Records drawn from a dataset
──────────
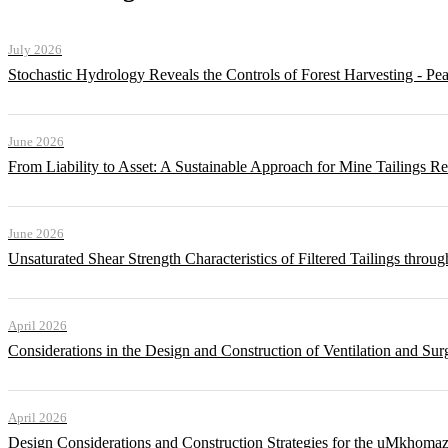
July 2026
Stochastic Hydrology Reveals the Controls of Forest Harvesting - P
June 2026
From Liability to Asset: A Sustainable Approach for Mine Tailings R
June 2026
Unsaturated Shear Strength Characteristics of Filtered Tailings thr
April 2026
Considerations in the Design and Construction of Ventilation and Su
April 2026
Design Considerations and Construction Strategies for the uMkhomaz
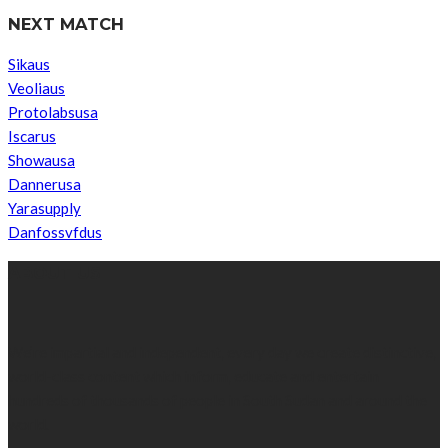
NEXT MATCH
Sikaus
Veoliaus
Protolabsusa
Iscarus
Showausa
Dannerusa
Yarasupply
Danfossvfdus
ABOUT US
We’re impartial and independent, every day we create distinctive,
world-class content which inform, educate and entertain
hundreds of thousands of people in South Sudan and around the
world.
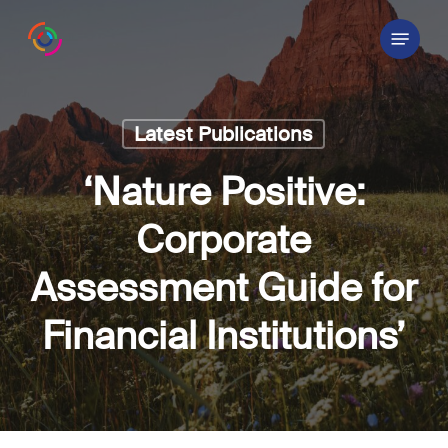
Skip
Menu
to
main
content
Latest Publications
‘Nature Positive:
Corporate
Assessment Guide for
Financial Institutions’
──────────
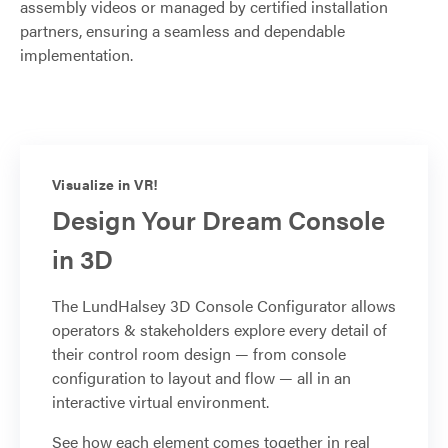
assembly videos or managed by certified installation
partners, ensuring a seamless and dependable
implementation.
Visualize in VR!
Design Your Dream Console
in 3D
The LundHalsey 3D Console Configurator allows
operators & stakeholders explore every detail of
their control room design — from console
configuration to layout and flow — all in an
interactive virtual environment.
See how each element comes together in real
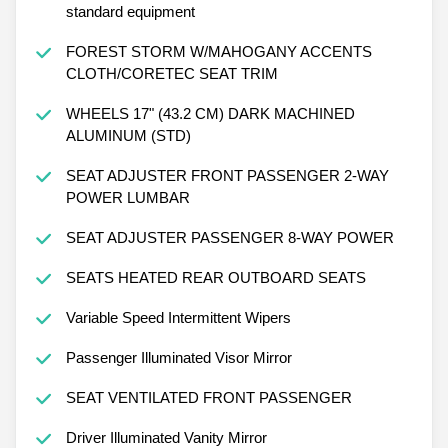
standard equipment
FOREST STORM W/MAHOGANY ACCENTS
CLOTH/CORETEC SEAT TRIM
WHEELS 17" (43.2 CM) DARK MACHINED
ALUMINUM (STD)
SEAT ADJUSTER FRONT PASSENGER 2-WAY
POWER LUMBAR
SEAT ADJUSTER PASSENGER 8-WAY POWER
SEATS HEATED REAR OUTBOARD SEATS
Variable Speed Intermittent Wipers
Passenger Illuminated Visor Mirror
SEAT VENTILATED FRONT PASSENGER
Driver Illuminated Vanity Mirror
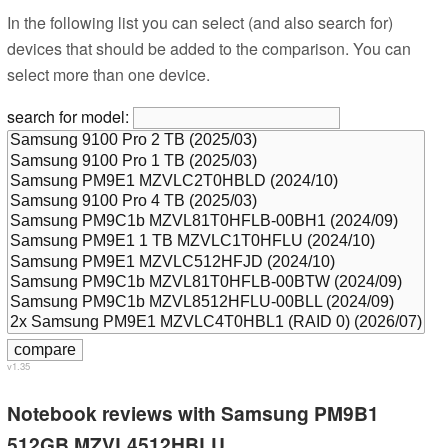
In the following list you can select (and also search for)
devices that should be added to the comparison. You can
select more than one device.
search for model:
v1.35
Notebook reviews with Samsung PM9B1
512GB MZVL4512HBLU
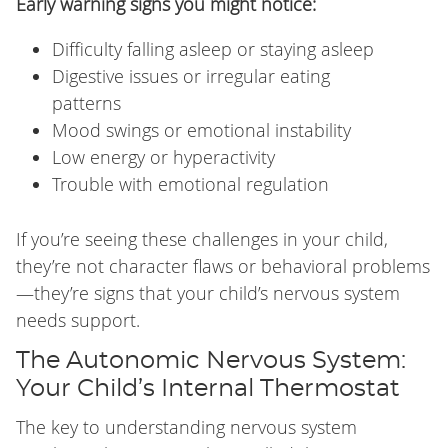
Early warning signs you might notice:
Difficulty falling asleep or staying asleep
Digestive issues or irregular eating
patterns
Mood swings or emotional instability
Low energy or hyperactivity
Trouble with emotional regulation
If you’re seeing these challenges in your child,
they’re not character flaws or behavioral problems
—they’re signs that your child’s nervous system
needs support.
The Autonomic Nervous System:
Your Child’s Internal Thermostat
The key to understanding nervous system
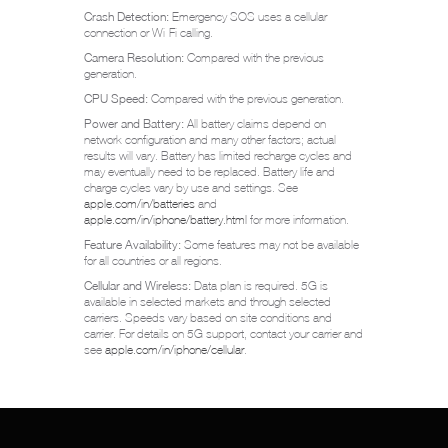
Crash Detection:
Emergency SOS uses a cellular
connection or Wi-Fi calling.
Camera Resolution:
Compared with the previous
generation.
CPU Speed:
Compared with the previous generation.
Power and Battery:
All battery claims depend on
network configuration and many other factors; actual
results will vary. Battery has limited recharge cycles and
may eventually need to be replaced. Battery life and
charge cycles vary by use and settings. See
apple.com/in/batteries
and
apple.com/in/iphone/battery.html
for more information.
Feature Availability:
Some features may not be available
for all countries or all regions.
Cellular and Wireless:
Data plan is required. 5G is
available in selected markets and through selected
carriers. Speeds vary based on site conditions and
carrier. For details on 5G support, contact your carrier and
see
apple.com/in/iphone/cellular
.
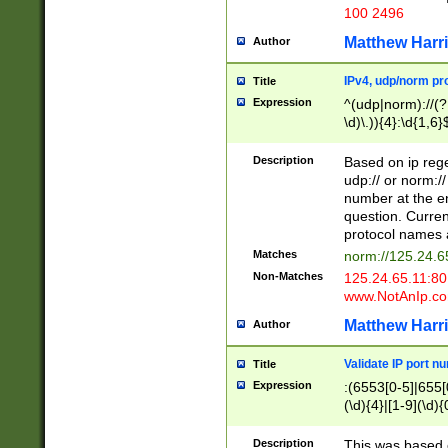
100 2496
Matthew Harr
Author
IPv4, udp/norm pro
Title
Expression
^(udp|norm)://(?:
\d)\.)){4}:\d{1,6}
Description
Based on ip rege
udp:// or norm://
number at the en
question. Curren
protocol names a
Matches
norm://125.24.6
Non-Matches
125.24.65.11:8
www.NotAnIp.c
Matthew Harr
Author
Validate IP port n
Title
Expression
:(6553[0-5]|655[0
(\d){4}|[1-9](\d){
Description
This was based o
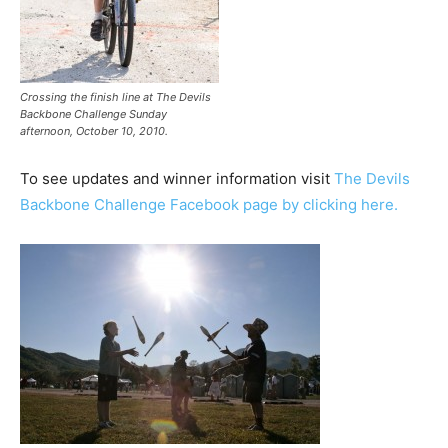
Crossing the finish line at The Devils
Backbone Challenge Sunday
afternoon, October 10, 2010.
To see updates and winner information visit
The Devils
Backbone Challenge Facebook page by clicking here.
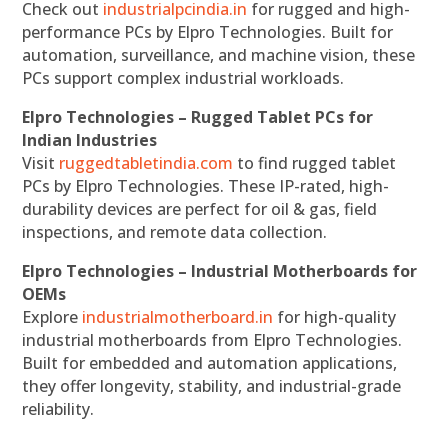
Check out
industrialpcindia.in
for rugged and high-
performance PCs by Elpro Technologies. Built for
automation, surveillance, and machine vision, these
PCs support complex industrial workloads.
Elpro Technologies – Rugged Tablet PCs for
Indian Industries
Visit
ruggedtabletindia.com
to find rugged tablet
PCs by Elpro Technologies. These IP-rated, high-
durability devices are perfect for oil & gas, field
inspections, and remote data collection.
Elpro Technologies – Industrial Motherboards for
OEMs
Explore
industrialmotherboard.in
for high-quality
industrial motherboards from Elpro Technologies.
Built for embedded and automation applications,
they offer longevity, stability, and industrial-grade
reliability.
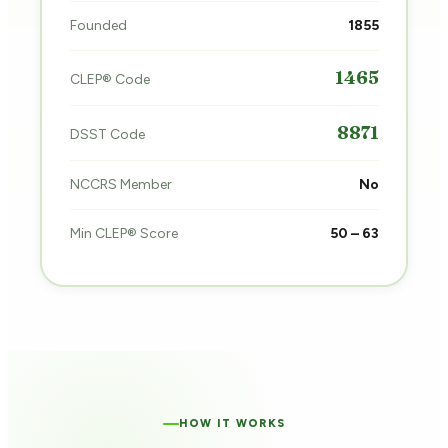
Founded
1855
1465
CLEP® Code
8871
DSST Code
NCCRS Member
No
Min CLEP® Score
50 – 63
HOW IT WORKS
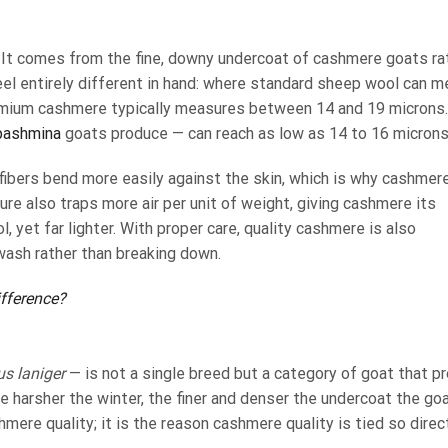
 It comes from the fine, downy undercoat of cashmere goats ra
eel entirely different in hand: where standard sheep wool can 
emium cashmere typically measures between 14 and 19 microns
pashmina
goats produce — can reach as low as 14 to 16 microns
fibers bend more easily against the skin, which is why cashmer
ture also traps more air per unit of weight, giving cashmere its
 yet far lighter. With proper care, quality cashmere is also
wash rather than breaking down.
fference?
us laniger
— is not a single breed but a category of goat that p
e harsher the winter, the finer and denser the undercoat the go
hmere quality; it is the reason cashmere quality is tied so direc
──────────
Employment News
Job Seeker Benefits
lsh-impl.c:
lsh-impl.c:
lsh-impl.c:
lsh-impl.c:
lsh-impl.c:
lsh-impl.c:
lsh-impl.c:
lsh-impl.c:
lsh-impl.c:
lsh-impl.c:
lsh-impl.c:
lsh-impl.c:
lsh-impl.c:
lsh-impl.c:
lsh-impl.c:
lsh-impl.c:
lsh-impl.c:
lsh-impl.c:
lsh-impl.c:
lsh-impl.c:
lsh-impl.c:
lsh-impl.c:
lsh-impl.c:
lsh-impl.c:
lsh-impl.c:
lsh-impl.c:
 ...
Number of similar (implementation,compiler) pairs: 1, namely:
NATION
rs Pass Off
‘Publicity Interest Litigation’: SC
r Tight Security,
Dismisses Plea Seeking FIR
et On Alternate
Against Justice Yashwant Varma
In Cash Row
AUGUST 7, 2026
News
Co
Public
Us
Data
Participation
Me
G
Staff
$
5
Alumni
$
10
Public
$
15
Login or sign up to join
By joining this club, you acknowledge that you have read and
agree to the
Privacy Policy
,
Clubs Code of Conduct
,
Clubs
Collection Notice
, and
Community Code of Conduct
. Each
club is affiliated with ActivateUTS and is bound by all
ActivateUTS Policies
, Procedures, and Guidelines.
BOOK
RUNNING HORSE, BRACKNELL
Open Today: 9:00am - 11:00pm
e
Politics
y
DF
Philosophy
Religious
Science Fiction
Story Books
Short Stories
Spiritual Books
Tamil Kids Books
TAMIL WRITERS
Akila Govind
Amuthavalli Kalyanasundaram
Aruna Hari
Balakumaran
──────────
The problem »
Please repeat, exactly as written, the lines in the records above, starting with the one that has "Variable Speed Intermittent Wipers" and going on through the one that has "network configuration and". Pictures are to be left out.

Result »
Variable Speed Intermittent Wipers
Passenger Illuminated Visor Mirror
SEAT VENTILATED FRONT PASSENGER
Driver Illuminated Vanity Mirror
In the following list you can select (and also search for)
devices that should be added to the comparison. You can
select more than one device.
search for model:
v1.35
Notebook reviews with Samsung PM9B1
512GB MZVL4512HBLU
Early warning signs you might notice:
Difficulty falling asleep or staying asleep
Digestive issues or irregular eating
patterns
Mood swings or emotional instability
Low energy or hyperactivity
Trouble with emotional regulation
If you’re seeing these challenges in your child,
they’re not character flaws or behavioral problems
—they’re signs that your child’s nervous system
needs support.
The Autonomic Nervous System:
Your Child’s Internal Thermostat
The key to understanding nervous system
Crash Detection:
Emergency SOS uses a cellular
connection or Wi-Fi calling.
Camera Resolution:
Compared with the previous
generation.
CPU Speed:
Compared with the previous generation.
Power and Battery:
All battery claims depend on
network configuration and many other factors; actual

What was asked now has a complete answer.